Alexandre Arruda <adaldeia@xxxxxxxxx> · Mon, 9 Apr 2018 08:49:48 -0300

2018-04-06 13:11 GMT-03:00 Tomas Vondra <tomas.vondra@xxxxxxxxxxxxxxx>:

On 04/06/2018 04:29 PM, Alexandre Arruda wrote:

> 2018-04-06 9:39 GMT-03:00 Tomas Vondra <tomas.vondra@xxxxxxxxxxxxxxx

> <mailto:tomas.vondra@2ndquadrant.com>>:

>

>

>

>     On 04/06/2018 02:09 AM, Alexandre Arruda wrote:

>     > Hi,

>     >

>     > Some time ago, I had this errors frequently showed in logs after some

>     > autovacuum in some tables(pg 9.6). VACUUM FULL or CLUSTER in this tables

>     > show the same and not complete the tasks (showed by some table bloat

>     > select).

>     > Then, I did a full dump/restore into a new version (10.2) and everything

>     > is ok for a couple of months. Now, I have errors like this again:

>     >

>     > db1=# cluster pc44t;

>     >

>     > ERROR:  found multixact 134100944 from before relminmxid 192042633

>     >

>     >  

>     >

>     > Like before, the only way to make the errors to desapear is by

>     > dump/reload the whole table.

>     >

>     >

>     > Thanks for any help.

>     >

>

>     That's going to be hard, unless you still have the cluster around.

>

>     This surely seems like some sort of data corruption issue, but without

>     being able to inspect the data pages it's nearly impossible to determine

>     what went wrong.

>

>     We'd also need more information about what happened to the hardware and

>     cluster before the issues started to appear - crashes, hardware issues.

>     And so on.

>

>     regards

>

>     --

>     Tomas Vondra                  http://www.2ndQuadrant.com

>     PostgreSQL Development, 24x7 Support, Remote DBA, Training & Services

>

>

> Hi Tomas,

> The old cluster are gone, unfortunatly.

>

> This server is a 128GB ECC RAM with a dual redundant hba fiber channel

> connect to a sotorage with Raid 6 and I don't have (apparently) any

> errors reported.

> Yesterday I did a test with one table:  some sum aggragates, count(*),

> etc, then dump/reload and repeat the tests the results (of querys) are

> the same, regarding the vacuum problem

> thats disapeared.

>

I'm not sure I understand correctly. So you can reproduce the issue? If

yes, how can you share the scripts/data you use (and how large is it)?

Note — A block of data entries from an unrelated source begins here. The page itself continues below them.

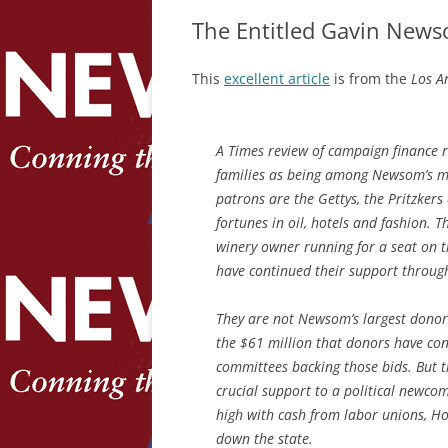
The Entitled Gavin News
This
excellent article
is from the
Los An
A Times review of campaign finance r
families as being among Newsom’s mo
patrons are the Gettys, the Pritzkers
fortunes in oil, hotels and fashion.
winery owner running for a seat on t
have continued their support through
They are not Newsom’s largest donors
the $61 million that donors have co
committees backing those bids. But t
crucial support to a political newco
high with cash from labor unions, H
down the state.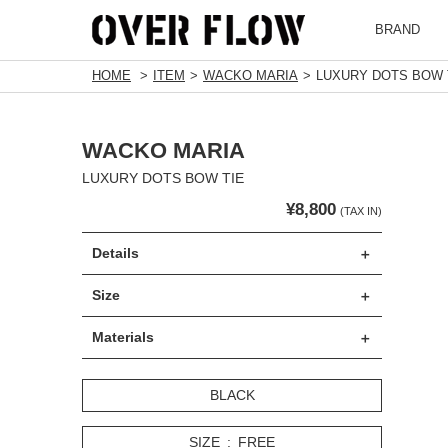
BRAND
HOME
ITEM
WACKO MARIA
LUXURY DOTS BOW 
WACKO MARIA
LUXURY DOTS BOW TIE
¥8,800
(TAX IN)
Details
Size
Materials
BLACK
SIZE
FREE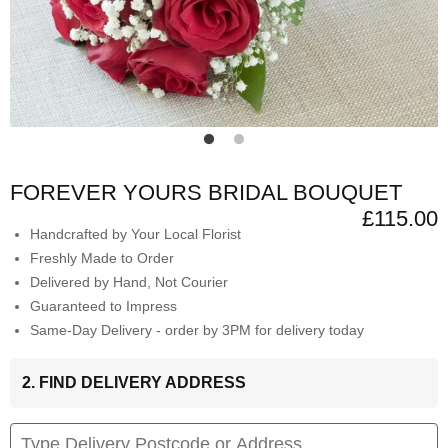
FOREVER YOURS BRIDAL BOUQUET
£115.00
Handcrafted by Your Local Florist
Freshly Made to Order
Delivered by Hand, Not Courier
Guaranteed to Impress
Same-Day Delivery - order by 3PM for delivery today
2. FIND DELIVERY ADDRESS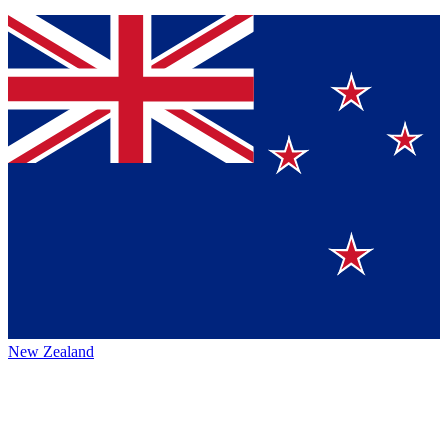
New Zealand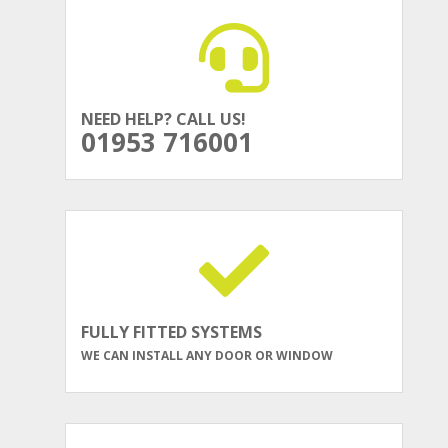
NEED HELP? CALL US!
01953 716001
FULLY FITTED SYSTEMS
WE CAN INSTALL ANY DOOR OR WINDOW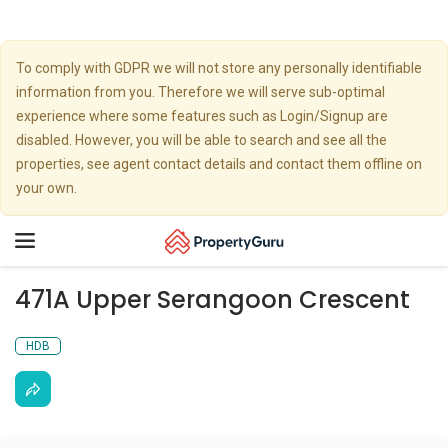
To comply with GDPR we will not store any personally identifiable
information from you. Therefore we will serve sub-optimal
experience where some features such as Login/Signup are
disabled. However, you will be able to search and see all the
properties, see agent contact details and contact them offline on
your own.
Toggle
navigation
471A Upper Serangoon Crescent
HDB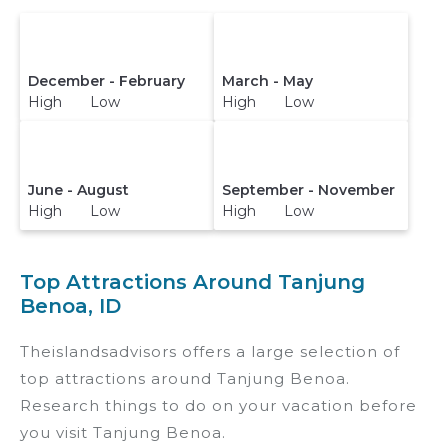
December - February
March - May
High Low
High Low
June - August
September - November
High Low
High Low
Top Attractions Around Tanjung
Benoa, ID
Theislandsadvisors offers a large selection of
top attractions around
Tanjung Benoa.
Research things to do on your vacation before
you visit
Tanjung Benoa
.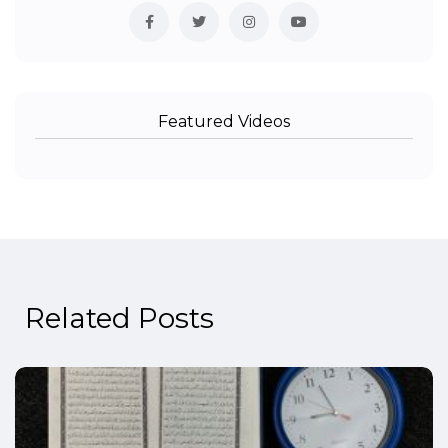
Featured Videos
Related Posts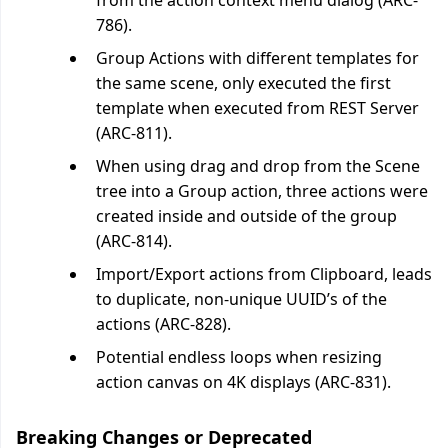
from the action context menu dialog (ARC-
786).
Group Actions with different templates for
the same scene, only executed the first
template when executed from REST Server
(ARC-811).
When using drag and drop from the Scene
tree into a Group action, three actions were
created inside and outside of the group
(ARC-814).
Import/Export actions from Clipboard, leads
to duplicate, non-unique UUID’s of the
actions (ARC-828).
Potential endless loops when resizing
action canvas on 4K displays (ARC-831).
Breaking Changes or Deprecated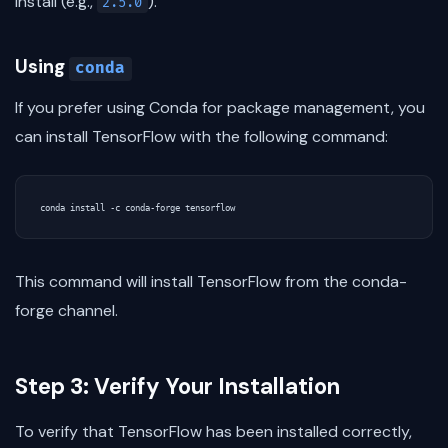
install (e.g.,
).
2.5.0
Using
conda
If you prefer using Conda for package management, you
can install TensorFlow with the following command:
This command will install TensorFlow from the conda-
forge channel.
Step 3: Verify Your Installation
To verify that TensorFlow has been installed correctly,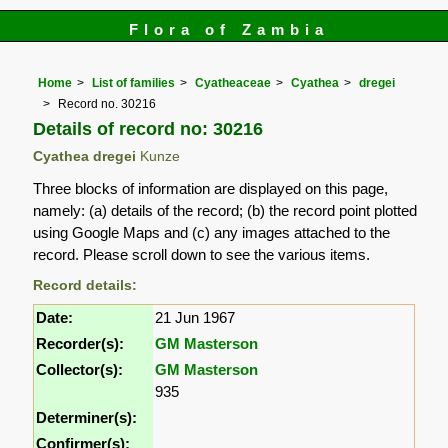
Flora of Zambia
Home
List of families
Cyatheaceae
Cyathea
dregei
Record no. 30216
Details of record no: 30216
Cyathea dregei
Kunze
Three blocks of information are displayed on this page,
namely: (a) details of the record; (b) the record point plotted
using Google Maps and (c) any images attached to the
record. Please scroll down to see the various items.
Record details:
Date:
21 Jun 1967
Recorder(s):
GM Masterson
Collector(s):
GM Masterson
935
Determiner(s):
Confirmer(s):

If we could reproduce it locally, it would make the investigation much

easier.

BTW you mentioned you're using PostgreSQL 9.6 - which minor version,

specifically?

regards

Hi Tomas,

No, I can't reproduce. What I did is a simple way to "validate" the current table data to see if a dump/reload
preserve them. Old postgresql was 9.6.5. The problem returns now in new 10.3 installation.

There is a way to correct this tables without a dump/reload ?

I'm thinking to reinstall cluster doing a initdb --data-checksums, but I'm affraid about a severe performance impact.

Best regards,

Alexandre